Food ALERT: watch your toys, ladies

Knowing this stuff is my job. I'm a research engineer at a place that builds ultrasonic tags for fish tracking. Everything is coated or potted in some form of plastic or resin - the material can't harm the fish that's being tagged, or harm the people on the production line who put them together. And the stuff can't take too long to cure or outgas, and it needs to have good electric/acoustic/water absorption properties... trying to get my head around all of these things at the same time is part of my job.
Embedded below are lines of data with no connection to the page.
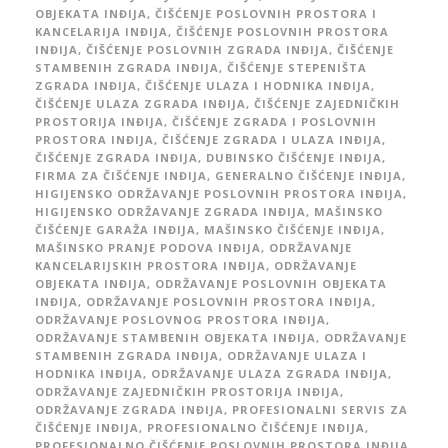
OBJEKATA INĐIJA
,
ČIŠĆENJE POSLOVNIH PROSTORA I
KANCELARIJA INĐIJA
,
ČIŠĆENJE POSLOVNIH PROSTORA
INĐIJA
,
ČIŠĆENJE POSLOVNIH ZGRADA INĐIJA
,
ČIŠĆENJE
STAMBENIH ZGRADA INĐIJA
,
ČIŠĆENJE STEPENIŠTA
ZGRADA INĐIJA
,
ČIŠĆENJE ULAZA I HODNIKA INĐIJA
,
ČIŠĆENJE ULAZA ZGRADA INĐIJA
,
ČIŠĆENJE ZAJEDNIČKIH
PROSTORIJA INĐIJA
,
ČIŠĆENJE ZGRADA I POSLOVNIH
PROSTORA INĐIJA
,
ČIŠĆENJE ZGRADA I ULAZA INĐIJA
,
ČIŠĆENJE ZGRADA INĐIJA
,
DUBINSKO ČIŠĆENJE INĐIJA
,
FIRMA ZA ČIŠĆENJE INĐIJA
,
GENERALNO ČIŠĆENJE INĐIJA
,
HIGIJENSKO ODRŽAVANJE POSLOVNIH PROSTORA INĐIJA
,
HIGIJENSKO ODRŽAVANJE ZGRADA INĐIJA
,
MAŠINSKO
ČIŠĆENJE GARAŽA INĐIJA
,
MAŠINSKO ČIŠĆENJE INĐIJA
,
MAŠINSKO PRANJE PODOVA INĐIJA
,
ODRŽAVANJE
KANCELARIJSKIH PROSTORA INĐIJA
,
ODRŽAVANJE
OBJEKATA INĐIJA
,
ODRŽAVANJE POSLOVNIH OBJEKATA
INĐIJA
,
ODRŽAVANJE POSLOVNIH PROSTORA INĐIJA
,
ODRŽAVANJE POSLOVNOG PROSTORA INĐIJA
,
ODRŽAVANJE STAMBENIH OBJEKATA INĐIJA
,
ODRŽAVANJE
STAMBENIH ZGRADA INĐIJA
,
ODRŽAVANJE ULAZA I
HODNIKA INĐIJA
,
ODRŽAVANJE ULAZA ZGRADA INĐIJA
,
ODRŽAVANJE ZAJEDNIČKIH PROSTORIJA INĐIJA
,
ODRŽAVANJE ZGRADA INĐIJA
,
PROFESIONALNI SERVIS ZA
ČIŠĆENJE INĐIJA
,
PROFESIONALNO ČIŠĆENJE INĐIJA
,
PROFESIONALNO ČIŠĆENJE POSLOVNIH PROSTORA INĐIJA
,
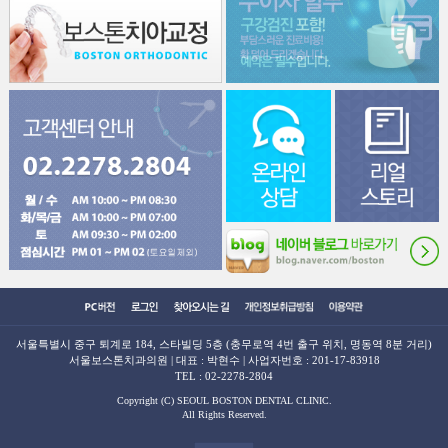
서울특별시 중구 퇴계로 184, 스타빌딩 5층 (충무로역 4번 출구 위치, 명동역 8분 거리)
서울보스톤치과의원 | 대표 : 박현수 | 사업자번호 : 201-17-83918
TEL :
02-2278-2804
Copyright (C) SEOUL BOSTON DENTAL CLINIC.
All Rights Reserved.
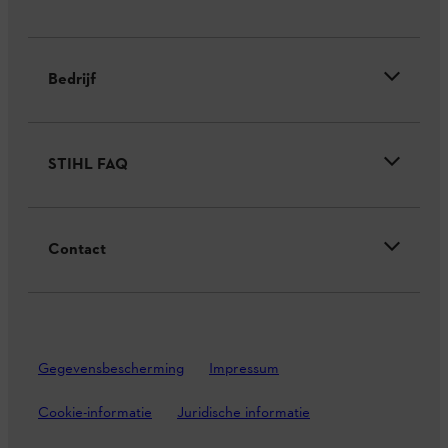
Bedrijf
STIHL FAQ
Contact
Gegevensbescherming
Impressum
Cookie-informatie
Juridische informatie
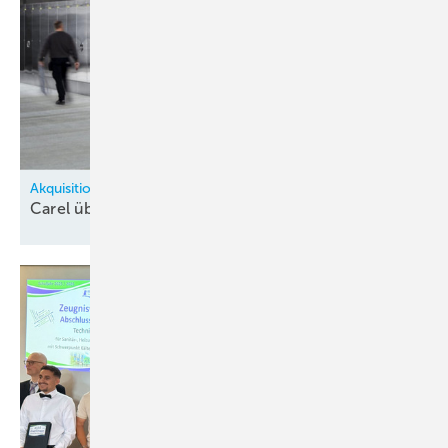
Akquisitionen
Carel übernimmt Entfeuch­tungs­spe­zialist
Cotes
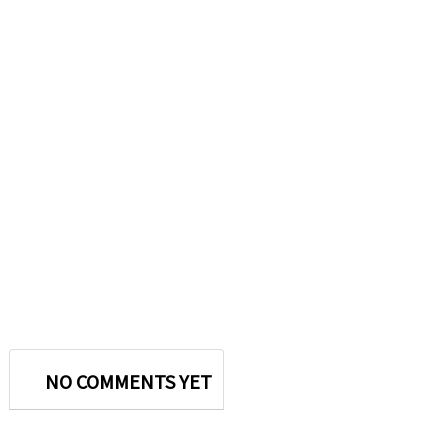
NO COMMENTS YET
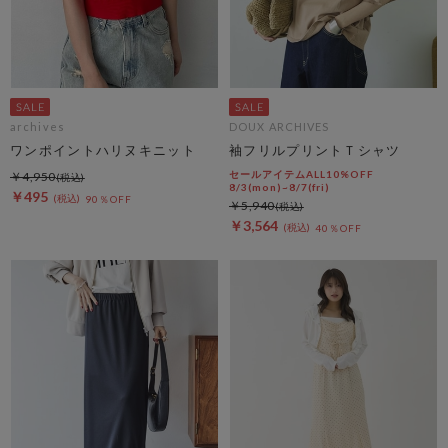
archives
DOUX ARCHIVES
ワンポイントハリヌキニット
袖フリルプリントＴシャツ
セールアイテムALL10%OFF
￥4,950
8/3(mon)~8/7(fri)
￥495
90％OFF
￥5,940
￥3,564
40％OFF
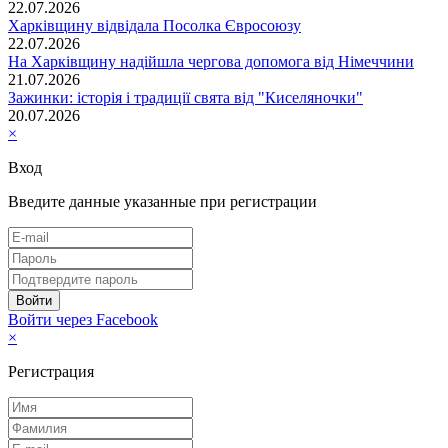
22.07.2026
Харківщину відвідала Посолка Євросоюзу
22.07.2026
На Харківщину надійшла чергова допомога від Німеччини
21.07.2026
Зажинки: історія і традиції свята від "Киселяночки"
20.07.2026
×
Вход
Введите данные указанные при регистрации
Войти через Facebook
×
Регистрация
I'm secretly a dumbass though, I'm one of the most scatterbrained/oblivious people you'll ever meet. I'll drive to a store to pick up something important, and forget what it is the moment I walk in the door. Then walk around the store until I remember what it was, then get distracted by something else I see and forget it again.


Fuck you. I want my clock case. ;)

Seriously though, get 'er done (as soon as you heal up) and post some pictures. We'll make millions of small fractions of dollars together.
Sounds pretty cool actually. Banking software is ridiculous boring stuff. The users fear change and it has to work 100% of the time. The only really nice part is all the random holidays.

Thank god that happens to other people too. My wife is always giving me a hard time because I will run out for 2 things and come back with a dozen things; none of which are what I went for in the first place. I love when simple tasks take 3x as long and cost 4x as much
 
Sounds pretty cool actually. Banking software is ridiculous boring stuff. The users fear change and it has to work 100% of the time. The only really nice part is all the random holidays.

Thank god that happens to other people too. My wife is always giving me a hard time because I will run out for 2 things and come back with a dozen things; none of which are what I went for in the first place. I love when simple tasks take 3x as long and cost 4x as much
Be glad you're designing software that "has to work", working for a company that appreciates quality of work, secure code, etc. is a great thing. Could be much worse - you could be programming for EA...
 
Be glad you're designing software that "has to work", working for a company that appreciates quality of work, secure code, etc. is a great thing. Could be much worse - you could be programming for EA...
I'm not designing persay, we take a base package from a vendor and I customize it for us. Being mission critical is a double edged sword though. Would be nice sometimes to not be front counter, especially when shit breaks.
 
Don't do RF anymore (that was my last job, spent 8 years designing AM/FM/etc radio transmitters) but I know a bit about it.

I think I remember pics from then of you driving to radio towers in the tundra in a pickup?
 
Can't remember that, but maybe - I've been to several radio sites, either professionally or doing ham radio work.